CHEMICAL DEPENDENCY PROCESS ADDICTIONS
Chemical Dependency Process Addictions
Treating addictions can be difficult because, oftentimes, it’s not about the actual chemical that is being taken or repetitive behaviors that are taking place. It’s about the secondary gain that is being achieved through the behavior. Before going into more detail on what a secondary gain is, it’s important to understand that there are two general types of addictions.
The first is often referred to as chemical dependency, and the other is called process addictions. As the name suggests, chemical dependency is when an individual is taking a substance that is either not prescribed, too much, or illegal, and the taking of these substances impacts the person’s functioning and has negative impacts on their life. Sometimes the individual can take more than one substance as well. On the other hand, a process addiction is classified as repetitive behavior, often compulsive in nature, and leads to a negative impact on an individual’s life.
Here are some common examples of chemical dependency:
- Excessive alcohol use
- Xanax / Ativan
- Opiates (pain pill or heroin)
Here are some common examples of process addictions:
As stated earlier, secondary gains are an important part of understanding one’s chemical dependency or process addiction. A secondary gain is a core reason or driving force that motivates one to use or engage in addictive behavior. There are many reasons why this might happen. Sometimes the driving force is in response to a traumatic situation. Other times the individual might want to “escape from” a specific situation. Learning or understanding one’s own secondary gains is an important first step.
A commonly accepted therapeutic method that is used in addictions counseling is called Motivational Interviewing. Motivational interviewing offers many specific techniques for this area of counseling, one of them being something called Stages of Change. Motivational Interviewing seeks to help the client understand their readiness for change and help the client move from one stage to another.
5 Stages of Change:
- Pre-contemplative: Not serious about the need for change, not sure if there is a “problem.”

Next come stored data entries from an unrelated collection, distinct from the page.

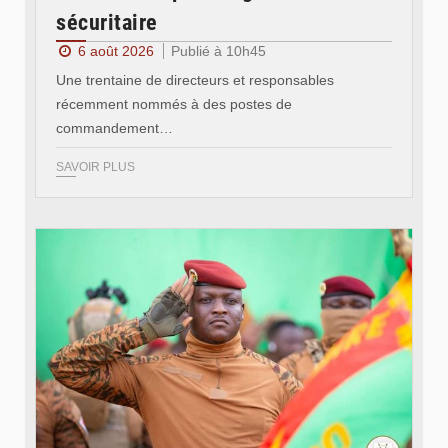
sécuritaire
6 août 2026
Publié à 10h45
Une trentaine de directeurs et responsables
récemment nommés à des postes de
commandement…
SAVOIR PLUS
© RTB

- Contemplative: More confident there is a problem and able to see a negative impact on life from the maladaptive behavior.
- Preparation: An internal commitment has been made for the need to change and an acceptance of the negative impact that the maladaptive behavior has had on one’s life.
- Action: The active stage of making changes, reconditioning one’s behaviors, and learning new skills to lower risk or relapse.
- Maintenance: New skills have been learned and implemented to avoid maladaptive behavior. Healthy changes are maintained and are self-sustained.
Perhaps the most important part of understanding therapy for addictions is to understand that the therapist’s job is not to change the client. The therapist has no control over changing the client’s mind. The goal of the therapist is to help the client gain their own understanding of their behaviors and help them make the changes they want to make. It's not about engaging in the power struggle with the client or their family members.